Oil companies in turmoil, UK jobs and projects face chop
On Wednesday, Brent crude fell to $49.92 a barrel before climbing back over the $50 mark.
Last month, BP announced a $1 billion restructuring program, which is expected to result in the loss of hundreds of jobs across its UK and US operations. The cuts are in response to falling crude prices and the company’s selling off of $40 billion worth of assets to pay for the US Gulf Deep Water Horizon spill of 2010.
The majority of the budget will be spent on redundancy payments. Job cuts will affect oil exploration and production, refining and trading and administration. Oil firms are looking to cut headcounts and planned projects in order to survive in the current crisis.

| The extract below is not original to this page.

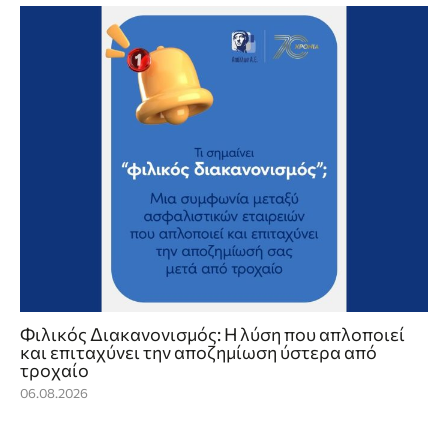
Φιλικός Διακανονισμός: Η λύση που απλοποιεί
και επιταχύνει την αποζημίωση ύστερα από
τροχαίο
06.08.2026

“We have already been working very hard over these past 18 months or so to right-size our organization as a result of completing more than $43 billion of divestments,” said BP Group chief executive Bob Dudley after the announcement.
“The simplification work we have already done is serving us well as we face the tougher external environment.
“We continue to seek opportunities to eliminate duplication and stop unnecessary activity that is not fully aligned with the group’s strategy.”
Fadel Gheit, analyst at New York brokerage Oppenheimer & Co, spoke to the Guardian about the consequences of halting operations.
“An oil company that stops drilling is like a human who stops breathing,” he said. “You cannot survive for very long. If oil prices do not exceed $70 by the summer then you will see an awful lot of pressure on small producers followed by a wave of mergers and acquisitions. Investment bankers (who make money out of advising purchasers) have been waiting a long time for this and now its here.”
BP currently employs almost 84,000 people worldwide, including 15,000 in the UK.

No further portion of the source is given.